Bir zamanlar benim de yönetim kurulu üyesi olduğum bir şirketimizin Suudi Arabistan´a yapacağı serum ihracatı, yapılan anlaşmaya rağmen Suriye yolu karayoluna, Kızıldeniz yolu da Mısır nedeniyle Ro-Ro seferlerine kapalı olduğu için gerçekleşemez... Ayrıca Mısır ile olan ilişkiler düzelmeyince bölgede var olan Doğu Akdeniz gazının Avrupa´ya taşınması amacıyla oluşturulan ?´Doğu Akdeniz Boru Hattı´´ (EastMed) projesi Türkiye, Lübnan, Suriye ve KKTC dışlanarak İsrail, Yunanistan, İtalya, Ürdün, Mısır ve Güney Kıbrıs tarafından kurulur... İlginç olan EastMed projesi Türkiye ile ilişkileri bir hayli kötü olan Kıbrıs, İsrail, Yunanistan ve Mısır arasındaki stratejik bir ittifak olduğudur. Hâlbuki Türkiye´nin Suriye ve Mısır ile ilişkileri düzgün olsa 40 trilyon metreküp olduğu tahmin edilen bu gaz projesi Türkiye üzerinden yapılacaktır. Mısır, tarih boyunca Arap halklarının siyasi ve kültürel yaşamında önemli bir yer tutmuş, onlara kutup olmuş bir ülkedir.
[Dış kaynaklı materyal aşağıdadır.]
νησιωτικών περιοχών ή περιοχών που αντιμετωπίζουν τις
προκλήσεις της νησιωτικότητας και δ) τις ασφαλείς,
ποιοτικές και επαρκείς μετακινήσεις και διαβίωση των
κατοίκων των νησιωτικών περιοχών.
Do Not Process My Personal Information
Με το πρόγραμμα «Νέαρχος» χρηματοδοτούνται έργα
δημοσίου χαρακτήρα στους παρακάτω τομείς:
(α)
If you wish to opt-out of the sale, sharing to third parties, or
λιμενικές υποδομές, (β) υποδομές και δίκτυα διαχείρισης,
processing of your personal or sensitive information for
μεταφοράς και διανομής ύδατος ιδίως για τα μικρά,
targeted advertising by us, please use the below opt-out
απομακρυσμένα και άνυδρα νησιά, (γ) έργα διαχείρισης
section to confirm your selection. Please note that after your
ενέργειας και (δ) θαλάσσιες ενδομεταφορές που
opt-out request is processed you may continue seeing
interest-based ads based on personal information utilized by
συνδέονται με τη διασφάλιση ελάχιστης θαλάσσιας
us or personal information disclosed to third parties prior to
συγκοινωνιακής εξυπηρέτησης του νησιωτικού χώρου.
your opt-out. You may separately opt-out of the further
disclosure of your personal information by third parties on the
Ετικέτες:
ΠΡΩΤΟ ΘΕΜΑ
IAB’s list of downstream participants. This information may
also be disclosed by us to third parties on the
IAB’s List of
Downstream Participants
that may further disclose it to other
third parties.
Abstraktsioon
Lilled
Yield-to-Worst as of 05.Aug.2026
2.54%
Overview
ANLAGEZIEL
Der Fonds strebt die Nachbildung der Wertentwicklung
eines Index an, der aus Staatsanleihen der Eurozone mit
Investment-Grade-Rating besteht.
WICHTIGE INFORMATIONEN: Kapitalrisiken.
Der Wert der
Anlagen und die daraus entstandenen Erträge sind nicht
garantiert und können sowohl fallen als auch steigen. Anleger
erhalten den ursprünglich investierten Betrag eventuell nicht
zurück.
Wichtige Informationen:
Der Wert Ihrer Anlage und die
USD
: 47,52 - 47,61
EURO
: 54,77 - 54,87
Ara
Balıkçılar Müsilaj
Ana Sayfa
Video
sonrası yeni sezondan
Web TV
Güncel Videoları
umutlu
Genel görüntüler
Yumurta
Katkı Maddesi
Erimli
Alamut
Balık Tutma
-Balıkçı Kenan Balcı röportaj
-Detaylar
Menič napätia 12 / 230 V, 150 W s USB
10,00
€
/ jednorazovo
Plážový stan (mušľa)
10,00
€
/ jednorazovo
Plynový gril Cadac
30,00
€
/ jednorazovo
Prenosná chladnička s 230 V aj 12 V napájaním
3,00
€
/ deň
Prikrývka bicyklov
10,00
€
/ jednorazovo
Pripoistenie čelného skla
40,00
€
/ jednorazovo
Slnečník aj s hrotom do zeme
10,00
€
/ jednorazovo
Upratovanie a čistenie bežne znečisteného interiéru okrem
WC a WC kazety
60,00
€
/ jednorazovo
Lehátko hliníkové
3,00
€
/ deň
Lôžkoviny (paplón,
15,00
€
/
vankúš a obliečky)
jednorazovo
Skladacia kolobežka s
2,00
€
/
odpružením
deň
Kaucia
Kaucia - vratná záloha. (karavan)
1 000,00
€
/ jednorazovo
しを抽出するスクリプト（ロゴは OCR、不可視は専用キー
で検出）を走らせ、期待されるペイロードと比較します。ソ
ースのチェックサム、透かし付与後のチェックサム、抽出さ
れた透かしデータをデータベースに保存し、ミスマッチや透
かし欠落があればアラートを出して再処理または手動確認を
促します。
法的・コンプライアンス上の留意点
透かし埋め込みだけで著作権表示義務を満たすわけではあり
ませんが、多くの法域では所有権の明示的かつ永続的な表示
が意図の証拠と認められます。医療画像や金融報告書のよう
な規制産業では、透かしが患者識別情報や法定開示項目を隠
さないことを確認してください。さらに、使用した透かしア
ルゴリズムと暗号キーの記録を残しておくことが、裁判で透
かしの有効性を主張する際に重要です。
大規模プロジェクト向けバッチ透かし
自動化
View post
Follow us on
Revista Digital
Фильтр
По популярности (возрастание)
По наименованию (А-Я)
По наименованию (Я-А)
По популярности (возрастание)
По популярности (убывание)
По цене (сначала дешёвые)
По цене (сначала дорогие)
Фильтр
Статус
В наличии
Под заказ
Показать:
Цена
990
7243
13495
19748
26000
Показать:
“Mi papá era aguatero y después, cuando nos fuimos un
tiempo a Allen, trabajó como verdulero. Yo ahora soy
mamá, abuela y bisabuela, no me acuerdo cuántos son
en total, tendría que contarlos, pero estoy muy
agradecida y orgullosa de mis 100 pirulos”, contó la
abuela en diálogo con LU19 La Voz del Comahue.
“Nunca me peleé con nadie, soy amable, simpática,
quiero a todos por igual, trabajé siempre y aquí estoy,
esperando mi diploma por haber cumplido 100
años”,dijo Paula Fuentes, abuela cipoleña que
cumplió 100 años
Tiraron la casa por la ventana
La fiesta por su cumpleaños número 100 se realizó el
Mısır´da hangi siyasi rejim, hangi siyasi iktidar olursa olsun daima Arap ülkelerine liderlik ve rehberlik etmiştir. En güzel ve doğru Arapça (Fasih Arapça) Kahire´de konuşulur... En güzel ezan Kahire camiilerinde okunur.... Mısır; sanayisi, turzimi, eğitimi ve ekonomisi gelişmiş, Batı dünyasına en yakın Arap ülkesidir... Bu nedenle Mısır Arap dünyasında ihmal edilmeyecek kadar büyük, bir mücevher Arap ülkesidir?. Bugün için Türkiye´nin sadece Mısır ile değil Suriye, Irak, İran, Libya, Suudi Arabistan, Yemen, ABD, AB, Rusya ilişkilerinin hiçbirisi rasyonel temel üzerine oturmamaktadır. Bu irrasyonel, ideolojik, mezhepsel ve duygusal politikaların bedeli dış siyasette yalnızlığa ve ekonomide ise çöküşe sebep olmaktadır... Bütün bunlar bana tarihin aktörü ve tanığı Ebû Müslim Horasanî´nin Emevîlerin yıkılışı ile ilgili ve her türlü ittifaklar konusunda bir strateji ilkesi olan şu sözünü hatırlatmaktadır; ´´Onlar; zararından emin oldukları için dostlarını uzak tuttular. Düşmanlarını kazanmak için yakınlarına aldılar. Yanlarına aldıkları düşmanları dost olmadığı gibi, uzakta tuttukları dostları da düşman oldu. Herkes düşman safında birleşince, yıkılmaları mukadder oldu.´´ Fakat sürekli ?´Rabia´´ işareti yapanlarda ne ?´tarih bilinci´´ vardır ne ?´diplomasi´´ düşüncesi vardır ne ?´ekonomi´´ kaygısı vardır ne de Horasanî´nin bu sözünü anlayacak derinlik vardır. Onlar yıllardır ´´Stratejik Sığlığın´´ kitabını yazmakla meşguldürler...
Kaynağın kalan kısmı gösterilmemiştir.